眩暈

ブログ「いらけれ」

その三月に、考え事をしながら歩いていると、覚えていなかったことを思い出すから不思議だ。こう書いて、本当にそう思っていると思われるのは不本意だ。思い出したのはすべて覚えていことだ、しかし、頭の海の水面から顔を出すまで、その存在を感知することは叶わなかった。
思い出したのはキムタクのエピソードだ。中居君の会見からこちら、ずっと彼らのことを考えていた。以前私は「あの会見は、キムタクには出来ないだろう」と書いたが、それはネガティブな意味ではなかった。フレンドパークを見ていた。ドラムのような機械をパターンの通り、リズムに合わせて叩くと音が出て、それで曲を当てるというゲームをやっていた(懐かしい!)。その時キムタクは回答者だった。誰が音を出す役回りを担っていたかは忘れてしまったが、ほとんど音を出せないまま終わった。しかしキムタクは、少しのヒントと、鳴り続けていたベースラインだけで、問題となっていた曲を当てた(「スニーカーぶるーす」だと記憶していたが、これは勘違い。「ギンギラギンにさりげなく」だった。

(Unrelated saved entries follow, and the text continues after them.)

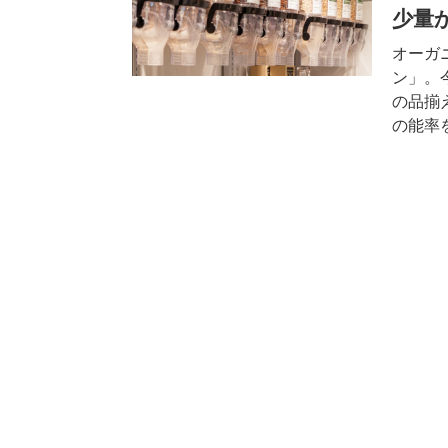
少量
オーガ
ン」。
の品揃
の能率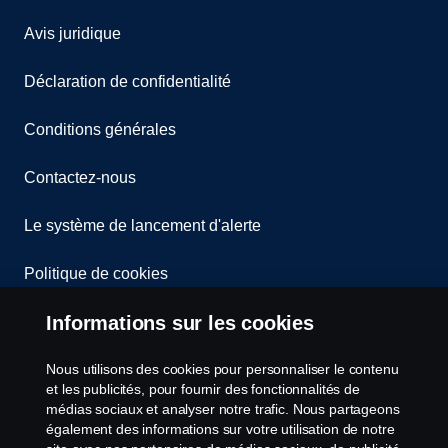
Avis juridique
Déclaration de confidentialité
Conditions générales
Contactez-nous
Le système de lancement d'alerte
Politique de cookies
Informations sur les cookies
Paramètres des cookies
Nous utilisons des cookies pour personnaliser le contenu
et les publicités, pour fournir des fonctionnalités de
médias sociaux et analyser notre trafic. Nous partageons
également des informations sur votre utilisation de notre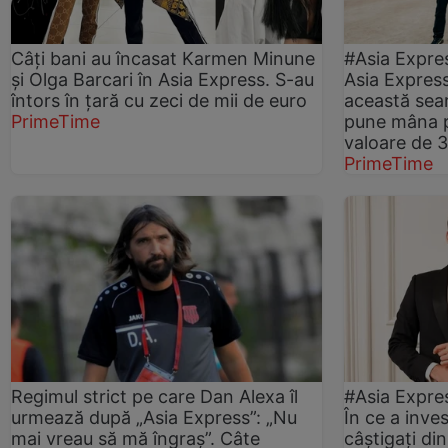
Câți bani au încasat Karmen Minune
#Asia Expre
și Olga Barcari în Asia Express. S-au
Asia Express
întors în țară cu zeci de mii de euro
această sear
PrimeTime
pune mâna p
valoare de 
PrimeTime
Regimul strict pe care Dan Alexa îl
#Asia Expre
urmează după „Asia Express”: „Nu
În ce a inve
mai vreau să mă îngraș”. Câte
câștigați din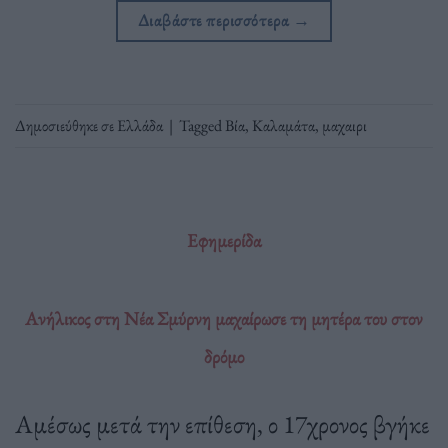
Διαβάστε περισσότερα
→
Δημοσιεύθηκε σε
Ελλάδα
|
Tagged
Βία
,
Καλαμάτα
,
μαχαιρι
Εφημερίδα
Ανήλικος στη Νέα Σμύρνη μαχαίρωσε τη μητέρα του στον
δρόμο
Αμέσως μετά την επίθεση, ο 17χρονος βγήκε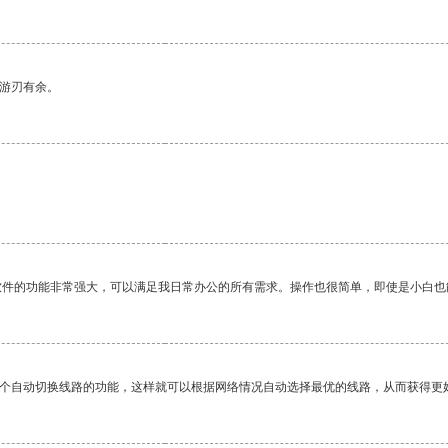
中游刃有余。
软件的功能非常强大，可以满足我日常办公的所有需求。操作也很简单，即使是小白也
一个自动切换线路的功能，这样就可以根据网络情况自动选择最优的线路，从而获得更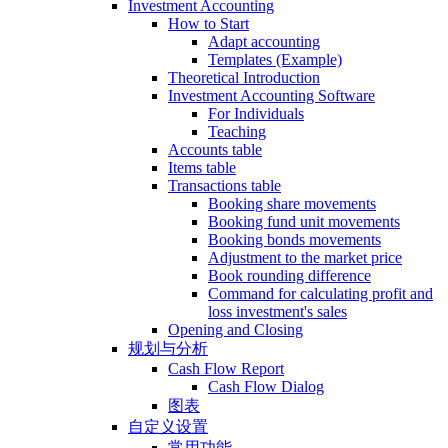
Investment Accounting
How to Start
Adapt accounting
Templates (Example)
Theoretical Introduction
Investment Accounting Software
For Individuals
Teaching
Accounts table
Items table
Transactions table
Booking share movements
Booking fund unit movements
Booking bonds movements
Adjustment to the market price
Book rounding difference
Command for calculating profit and
loss investment's sales
Opening and Closing
规划与分析
Cash Flow Report
Cash Flow Dialog
图表
自定义设置
常用功能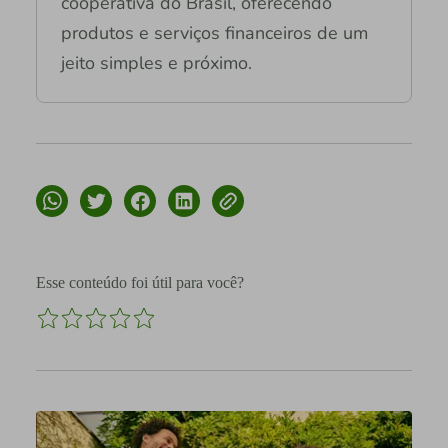
cooperativa do Brasil, oferecendo
produtos e serviços financeiros de um
jeito simples e próximo.
Esse conteúdo foi útil para você?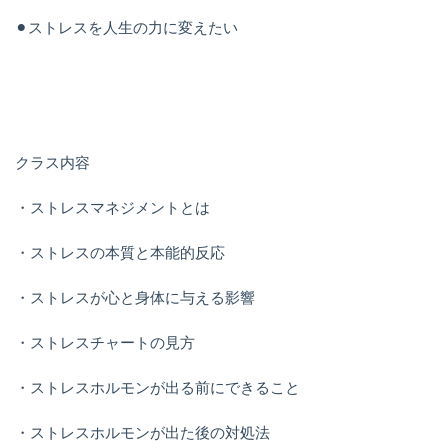
⚫︎ストレスを人生の力に変えたい
クラス内容
・ストレスマネジメントとは
・ストレスの本質と本能的反応
・ストレスが心と身体に与える影響
・ストレスチャートの見方
・ストレスホルモンが出る前にできること
・ストレスホルモンが出た後の対処法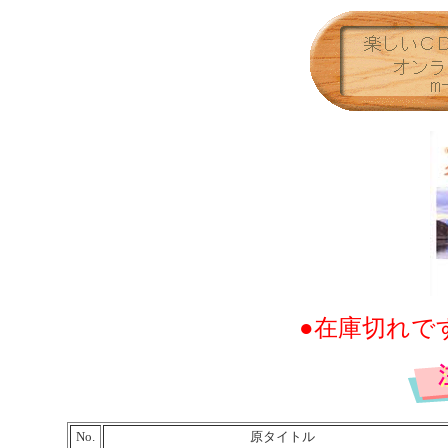
●在庫切れで
No.
原タイトル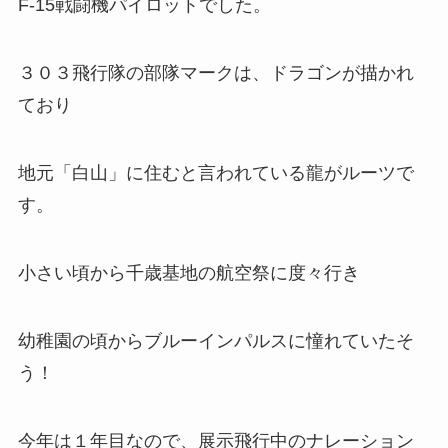
F-15戦闘機パイロットでした。
３０３飛行隊の部隊マークは、ドラゴンが描かれ
ており
地元「白山」に住むと言われている龍がルーツで
す。
小さい頃から千歳基地の航空祭に度々行き
幼稚園の頃からブルーインパルスに憧れていたそ
う！
今年は１年目なので、展示飛行中のナレーション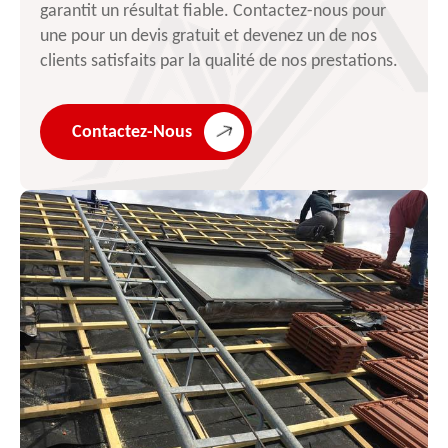
garantit un résultat fiable. Contactez-nous pour
une pour un devis gratuit et devenez un de nos
clients satisfaits par la qualité de nos prestations.
Contactez-Nous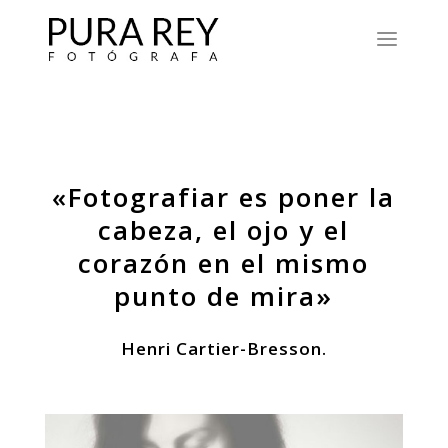
«Fotografiar es poner la
cabeza, el ojo y el
corazón en el mismo
punto de mira»
Henri Cartier-Bresson.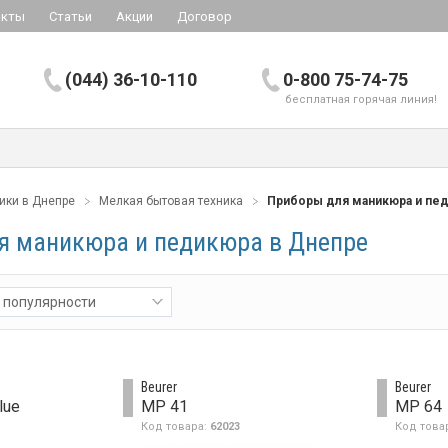
акты
Статьи
Акции
Договор
(044) 36-10-110
0-800 75-74-75
бесплатная горячая линия!
ики в Днепре
Мелкая бытовая техника
Приборы для маникюра и пе
я маникюра и педикюра в Днепре
 популярности
Beurer
Beurer
lue
MP 41
MP 64
Код товара:
62023
Код това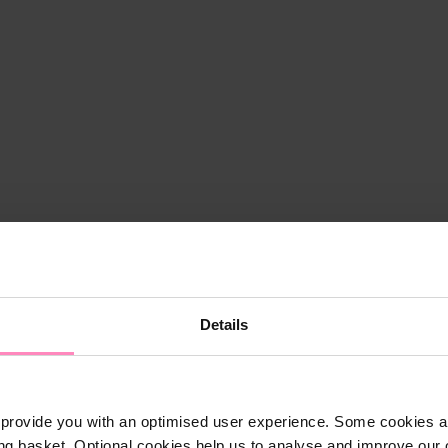
Details
provide you with an optimised user experience. Some cookies ar
ng basket. Optional cookies help us to analyse and improve our o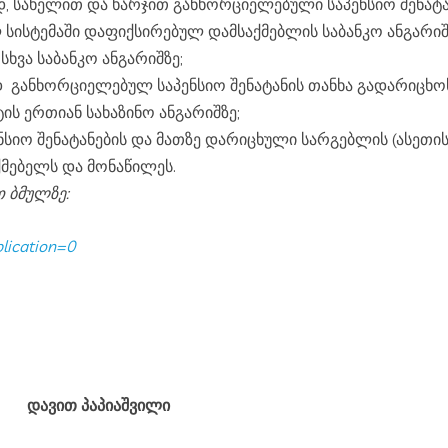
სისტემაში დაფიქსირებულ დამსაქმებლის საბანკო ანგარიშზ
ხვა საბანკო ანგარიშზე;
ტის ერთიან სახაზინო ანგარიშზე;
მებელს და მონაწილეს.
 ბმულზე:
lication=0
დავით პაპიაშვილი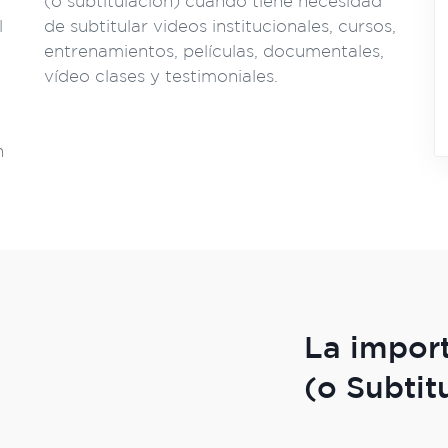
(o subtitulación) cuando tiene necesidad
l
de subtitular videos institucionales, cursos,
entrenamientos, películas, documentales,
vídeo clases y testimoniales.
n
La import
(o Subtit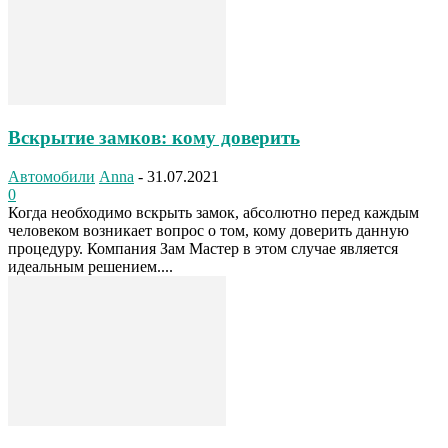
Вскрытие замков: кому доверить
Автомобили
Anna
-
31.07.2021
0
Когда необходимо вскрыть замок, абсолютно перед каждым
человеком возникает вопрос о том, кому доверить данную
процедуру. Компания Зам Мастер в этом случае является
идеальным решением....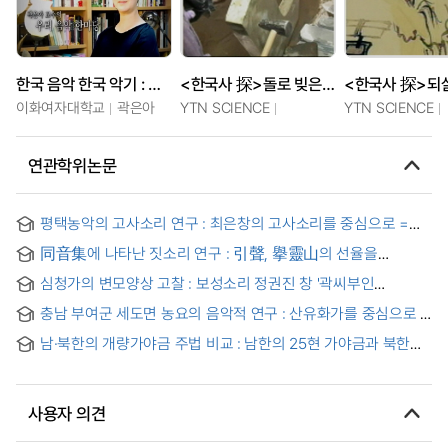
한국 음악 한국 악기 : 영원한 소리를 찾아서 part 1
<한국사 探>돌로 빚은 세종의 소리, 편경
이화여자대학교
곽은아
YTN SCIENCE
YTN SCIENCE
연관학위논문
평택농악의 고사소리 연구 : 최은창의 고사소리를 중심으로 =
(A)study on Gosasori in Pyeongtaek Nongak : case study
同音集에 나타난 짓소리 연구 : 引聲, 擧靈山의 선율을
on Choe Eun-chang's Gosasori
中心으로 = (A) Study on Chitsori as it appears in the Tong-
심청가의 변모양상 고찰 : 보성소리 정권진 창 '곽씨부인
um-chip Concentrating on Insong and Koryongsan
장사지내는 대목'을 중심으로 = (An) Abstraction of Korean
충남 부여군 세도면 농요의 음악적 연구 : 산유화가를 중심으로 =
literature study of the changing phases of 'Sim Chung Ga'
(A)Musical study on farm-working songs in Sedomyon
남·북한의 개량가야금 주법 비교 : 남한의 25현 가야금과 북한의
Buyeogun Chungnam province : concentrate on
21현 가야금을 중심으로 = Improvement Gayageum
Sanyuhwaga
rendition comparison of South Korea and North Korea :
focused on 25 strings Gayageum of South Korea & 21
사용자 의견
strings Gayageum of North Korea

ちなみに、叩いていたのは慎吾ちゃんだった(検索した))。
それまで、そのような形で正解した人はいなかったから、今ならばヤラセと疑われるかもしれないが私は、そういったことに興味はなかった。誰もやれないようなことをやってしまう人、あるいは常に、そうした振る舞いを周囲から期待されてしまう人が、私たちの世界ではなく、向こう側にいるスターなのであって、スターの中のスターがキムタクなのだから、結局はニンに合ったというか、その人らしいことしかできないということであり、その人らしく振る舞うべきだということでもある。
そういえば、「世界に一つだけの花」という曲もあった。

細長い棒が突き立った畑は、住宅街のなかにある。東村山らしい光景とは、このようなものである。その棒は鉄製で長く、私が見上げなければならない位置に頂点があった。頂点には、なぜか厚手の手袋が被せてあって、丁度良い大きさだったのか、綺麗に中指が立っている。世界に向けて中指が立てられている。それを見る私は、そこにいるつもりではなかった。行き当たりばったりでそこにいた。だから私は、行き当たりばったりを批判することができなかった。もしかしたら、私の行き当たりばったりな人生が流れ出て、世界を汚染してしまったのかもしれなかった。事程左様に、世界は下らなかった。中指を立てる気力すら湧かなかった。今から私が人生を立て直せば、世界は救われるだろうか。何一つ判別はつかないまま、ただ私の立つ道は、遥か先まで続いていた。